This might end up being a little long winded, so I apologize in advance. Ill give a bit of background information and then get around to the question/questions.
I was diagnosed as clinically depressed years ago by our family practioner. So many major life changing events took place within months of each other, it sent me into a tail spin. Life long promises my dad made concerning my future were stripped from me after he died, (I was cut from the will, even though all of the promises) my grandfather on my mom's side, my only true positive male role model growing up passed away at the same time, the birth of my second child and all of those emotions..... I was way over weight, addicted to tobacco, eating the worst diet ever, no exercise, drinking whiskey to numb the pain..... just too much stuff all at once.

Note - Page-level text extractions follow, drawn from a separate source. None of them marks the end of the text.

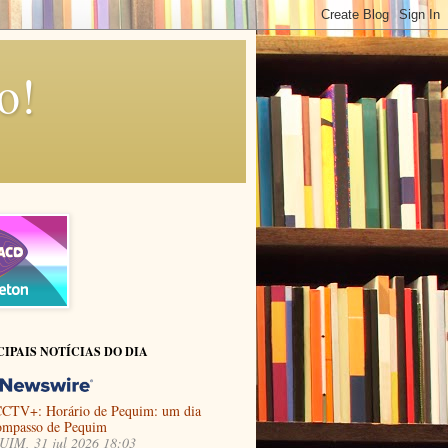
o!
CIPAIS NOTÍCIAS DO DIA
CTV+: Horário de Pequim: um dia
ompasso de Pequim
IM, 31 jul 2026 18:03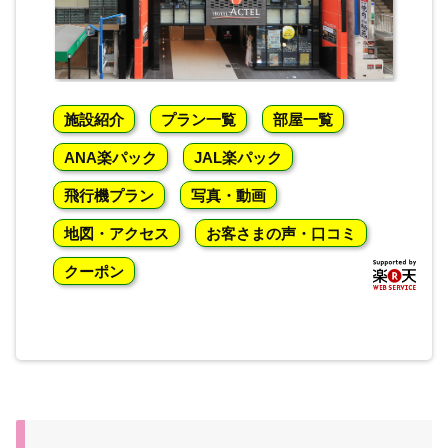
施設紹介
プラン一覧
部屋一覧
ANA楽パック
JAL楽パック
飛行機プラン
写真・動画
地図・アクセス
お客さまの声・口コミ
クーポン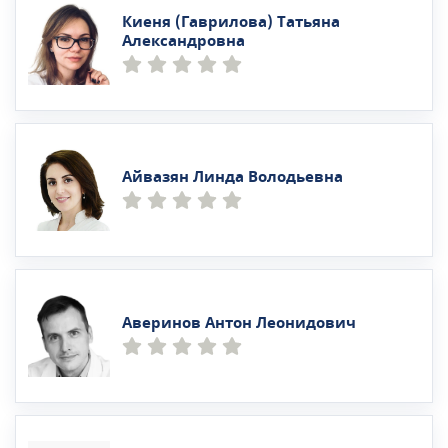
Киеня (Гаврилова) Татьяна
Александровна
Айвазян Линда Володьевна
Аверинов Антон Леонидович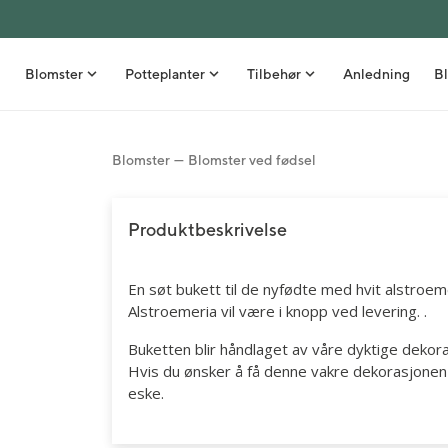
Blomster
Potteplanter
Tilbehør
Anledning
Bl
Blomster
Blomster ved fødsel
Bestselgere
Grønne planter
Nyheter
Stelletips
Buketter
Orkidéer
Vaser
Inspirasjon
Produktbeskrivelse
Roser
Stueblomster
Blomsterpotter
Borddekking
En søt bukett til de nyfødte med hvit alstro
Gavesett med blomst
Uteplanter
Kurver
DIY - Gjør det selv
Alstroemeria vil være i knopp ved levering. .
Snittblomster i bunt
Frø
Interiør
Sommer
Buketten blir håndlaget av våre dyktige deko
Blomster ved fødsel
Kunstige planter
Spiselige gavetips
Høst
Hvis du ønsker å få denne vakre dekorasjonen l
eske.
Blomsterdekorasjoner
Velvære
Snittblomster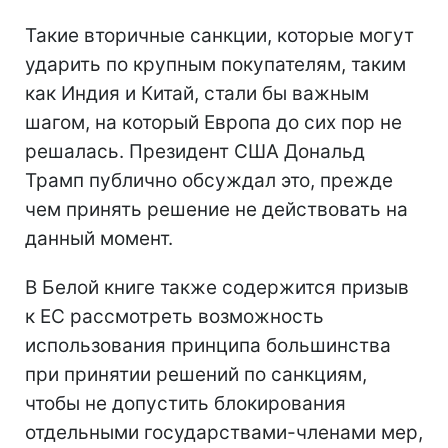
Такие вторичные санкции, которые могут
ударить по крупным покупателям, таким
как Индия и Китай, стали бы важным
шагом, на который Европа до сих пор не
решалась. Президент США Дональд
Трамп публично обсуждал это, прежде
чем принять решение не действовать на
данный момент.
В Белой книге также содержится призыв
к ЕС рассмотреть возможность
использования принципа большинства
при принятии решений по санкциям,
чтобы не допустить блокирования
отдельными государствами-членами мер,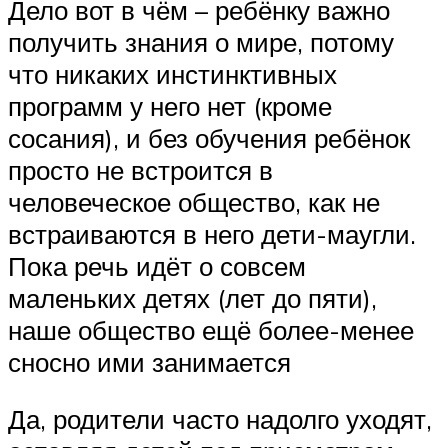
Дело вот в чём – ребёнку важно
получить знания о мире, потому
что никаких инстинктивных
программ у него нет (кроме
сосания), и без обучения ребёнок
просто не встроится в
человеческое общество, как не
встраиваются в него дети-маугли.
Пока речь идёт о совсем
маленьких детях (лет до пяти),
наше общество ещё более-менее
сносно ими занимается
Да, родители часто надолго уходят,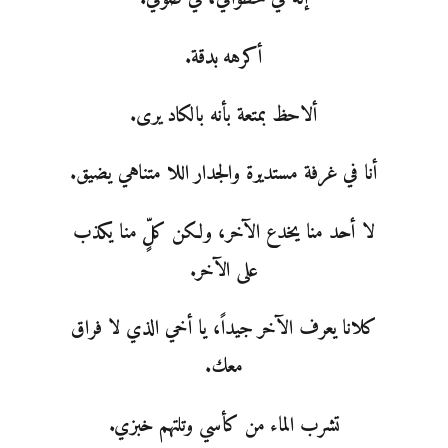
أكرهه بدقة.
ألاحظ بمتعة بأنه بالكاد يرى.
أنا في غرفة مستديرة والجدار اللا متناهي يضيق.
لا أحد منا يخدع الآخر، ولكن كلٍّ منا يكذب
على الآخر.
كلانا يعرف الآخر جيداً، يا أخي الذي لا فراق
معك.
تشرب الماء من كأسي وتلتهم خبزي.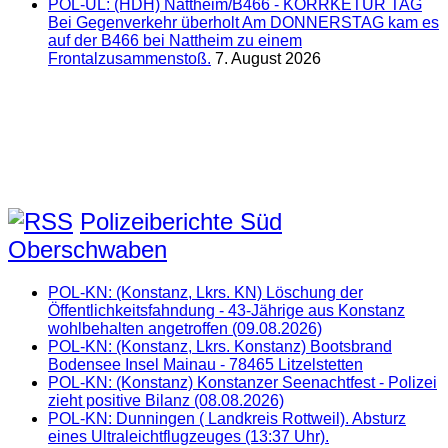
POL-UL: (HDH) Nattheim/B466 - KORRKETUR TAG
Bei Gegenverkehr überholt Am DONNERSTAG kam es
auf der B466 bei Nattheim zu einem
Frontalzusammenstoß.
7. August 2026
Polizeiberichte Süd
Oberschwaben
POL-KN: (Konstanz, Lkrs. KN) Löschung der
Öffentlichkeitsfahndung - 43-Jährige aus Konstanz
wohlbehalten angetroffen (09.08.2026)
POL-KN: (Konstanz, Lkrs. Konstanz) Bootsbrand
Bodensee Insel Mainau - 78465 Litzelstetten
POL-KN: (Konstanz) Konstanzer Seenachtfest - Polizei
zieht positive Bilanz (08.08.2026)
POL-KN: Dunningen ( Landkreis Rottweil). Absturz
eines Ultraleichtflugzeuges (13:37 Uhr).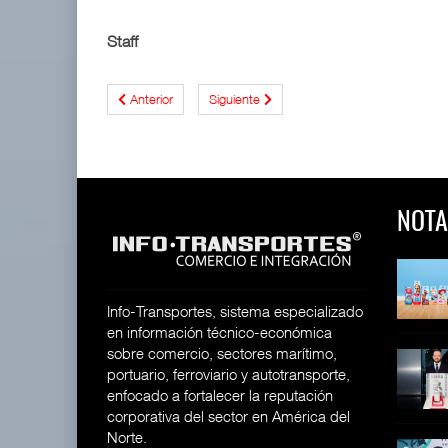
Staff
Anterior
Siguiente
NOTA
 y Toy Story
Lala Yomi® y Toy Story
Toyota GR Yaris Aero
impulsa
Performan
26
30 JUL 2026
21 JUL 2026
Info-Transportes, sistema especializado
en información técnico-económica
sobre comercio, sectores marítimo,
equilera presenta
Industria tequilera presenta
MG GO! y MG Cyber
portuario, ferroviario y autotransporte,
l
Concept: Los
26
enfocado a fortalecer la reputación
28 JUL 2026
21 JUL 2026
corporativa del sector en América del
Norte.
ija Bruta
Inversión Fija Bruta
De fabricante de autos a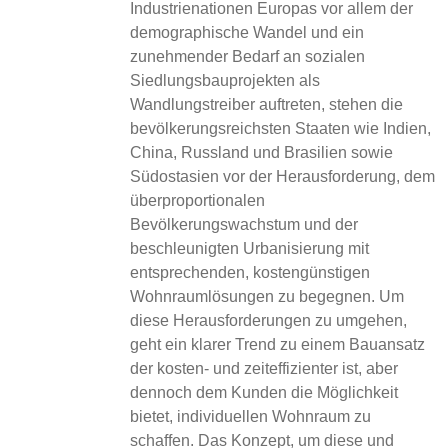
Industrienationen Europas vor allem der
demographische Wandel und ein
zunehmender Bedarf an sozialen
Siedlungsbauprojekten als
Wandlungstreiber auftreten, stehen die
bevölkerungsreichsten Staaten wie Indien,
China, Russland und Brasilien sowie
Südostasien vor der Herausforderung, dem
überproportionalen
Bevölkerungswachstum und der
beschleunigten Urbanisierung mit
entsprechenden, kostengünstigen
Wohnraumlösungen zu begegnen. Um
diese Herausforderungen zu umgehen,
geht ein klarer Trend zu einem Bauansatz
der kosten- und zeiteffizienter ist, aber
dennoch dem Kunden die Möglichkeit
bietet, individuellen Wohnraum zu
schaffen. Das Konzept, um diese und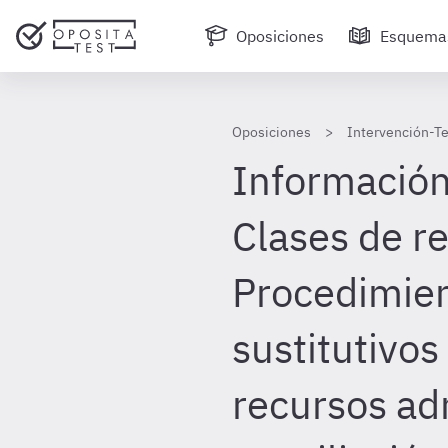
Oposiciones
Esquema
Oposiciones
Intervención-Te
Información 
Clases de r
Procedimie
sustitutivos
recursos ad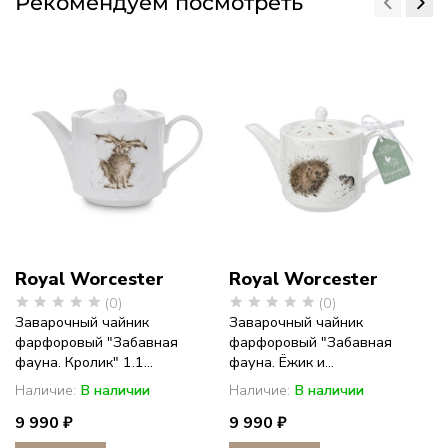
Рекомендуем посмотреть
Royal Worcester
Royal Worcester
(0)
(0)
Заварочный чайник
Заварочный чайник
фарфоровый "Забавная
фарфоровый "Забавная
фауна. Кролик" 1.1...
фауна. Ёжик и...
Наличие:
В наличии
Наличие:
В наличии
9 990 ₽
9 990 ₽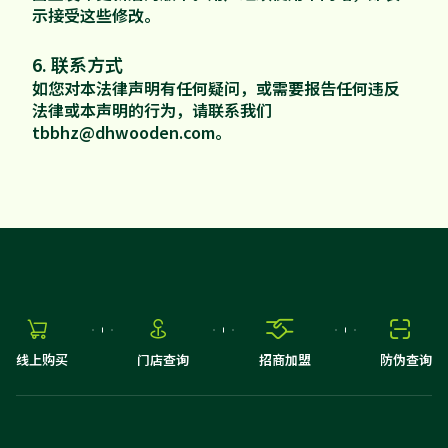
示接受这些修改。
6. 联系方式
如您对本法律声明有任何疑问，或需要报告任何违反
法律或本声明的行为，请联系我们
tbbhz@dhwooden.com。




线上购买
门店查询
招商加盟
防伪查询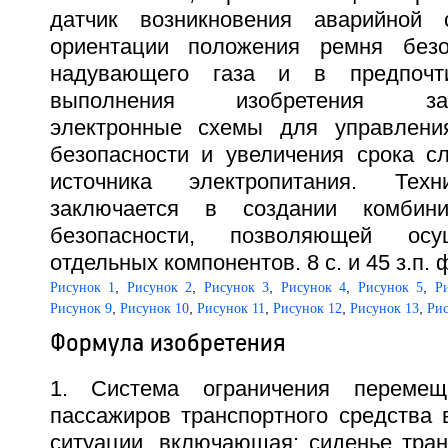
датчик возникновения аварийной с
ориентации положения ремня безоп
надувающего газа и в предпочти
выполнения изобретения запр
электронные схемы для управлени
безопасности и увеличения срока с
источника электропитания. Техн
заключается в создании комбини
безопасности, позволяющей осу
отдельных компонентов. 8 с. и 45 з.п. 
,
,
,
,
,
Рисунок 1
Рисунок 2
Рисунок 3
Рисунок 4
Рисунок 5
Р
,
,
,
,
,
Рисунок 9
Рисунок 10
Рисунок 11
Рисунок 12
Рисунок 13
Рис
Формула изобретения
1. Система ограничения переме
пассажиров транспортного средства 
ситуации, включающая: сиденье тран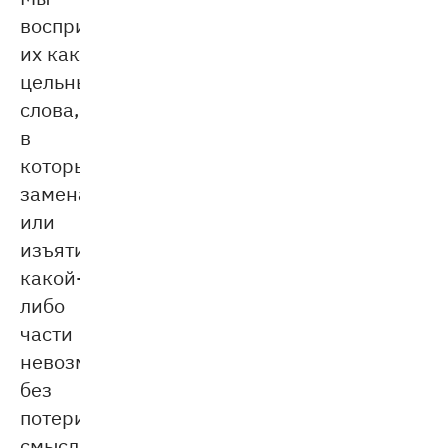
воспринимаем
их как
цельные
слова,
в
которых
замена
или
изъятие
какой-
либо
части
невозможна
без
потери
смысла.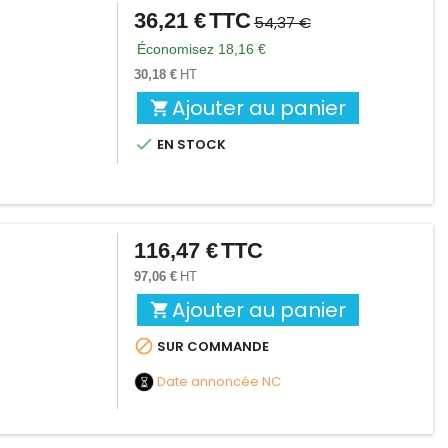
36,21 €
TTC
Prix
Prix
54,37 €
de
Économisez 18,16 €
base
30,18 €
HT
Ajouter au panier


EN STOCK
116,47 €
TTC
Prix
97,06 €
HT
Ajouter au panier


SUR COMMANDE
Date annoncée
NC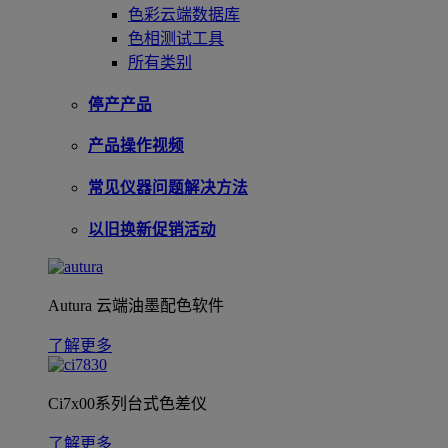
色彩云端数据库
色相测试工具
所有类别
停产产品
产品操作视频
常见仪器问题解决方法
以旧换新促销活动
Autura 云端油墨配色软件
了解更多
Ci7x00系列台式色差仪
了解更多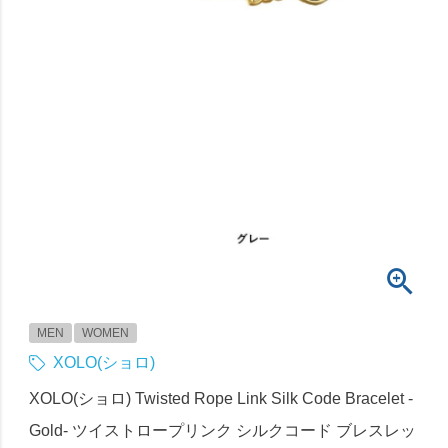
MEN
WOMEN
XOLO(ショロ)
XOLO(ショロ) Twisted Rope Link Silk Code Bracelet -
Gold- ツイストロープリンク シルクコード ブレスレッ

Having never addressed these issues, I kind of put them to bed so to speak even after my doctor urged me to seek professional help from a psychologist/psychiatrist. (I had beaten a cocaine addiction on my own and didnt need help for this).....so I thought.
Fast forward to 7 weeks ago> I informed my wife that I had an affair. I was in a happy marriage, but apparently went insearch of soemthing I wasnt getting at home. Truth be told, I didnt find it there either, whatever "it" was.
Having decided to repair the marraige, we are both in therapy by ourselves and in couples therapy. We are making progress, but I feel horrible exposing the real relationship I had with my father. And the more I divulge about the relationship, the worse I feel.
I guess the question is, when can I start to not feel so bad about exposing the "family" secrets?
Any help or encouragement regarding this would be greatly appreciated.